### Problem statement
Each record must come back unchanged in your answer, stripped of its images.

******************************

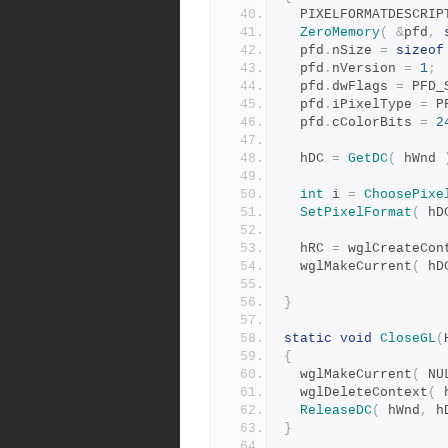
  PIXELFORMATDESCRI
ZeroMemory
(
&
pfd
,
  pfd
.
nSize 
=
sizeof
  pfd
.
nVersion 
=
1
;
  pfd
.
dwFlags 
=
 PFD_
  pfd
.
iPixelType 
=
 P
  pfd
.
cColorBits 
=
2
  hDC 
=
GetDC
(
 hWnd 
int
 i 
=
ChoosePixe
SetPixelFormat
(
 hD
  hRC 
=
 wglCreateCon
  wglMakeCurrent
(
 hD
}
static
void
CloseGL
(
{
  wglMakeCurrent
(
 NU
  wglDeleteContext
(
 
ReleaseDC
(
 hWnd
,
 h
}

******************************

### Exercise solution
  PIXELFORMATDESCRI
ZeroMemory
(
&
pfd
,
  pfd
.
nSize 
=
sizeof
  pfd
.
nVersion 
=
1
;
  pfd
.
dwFlags 
=
 PFD_
  pfd
.
iPixelType 
=
 P
  pfd
.
cColorBits 
=
2
  hDC 
=
GetDC
(
 hWnd 
int
 i 
=
ChoosePixe
SetPixelFormat
(
 hD
  hRC 
=
 wglCreateCon
  wglMakeCurrent
(
 hD
}
static
void
CloseGL
(
{
  wglMakeCurrent
(
 NU
  wglDeleteContext
(
 
ReleaseDC
(
 hWnd
,
 h
}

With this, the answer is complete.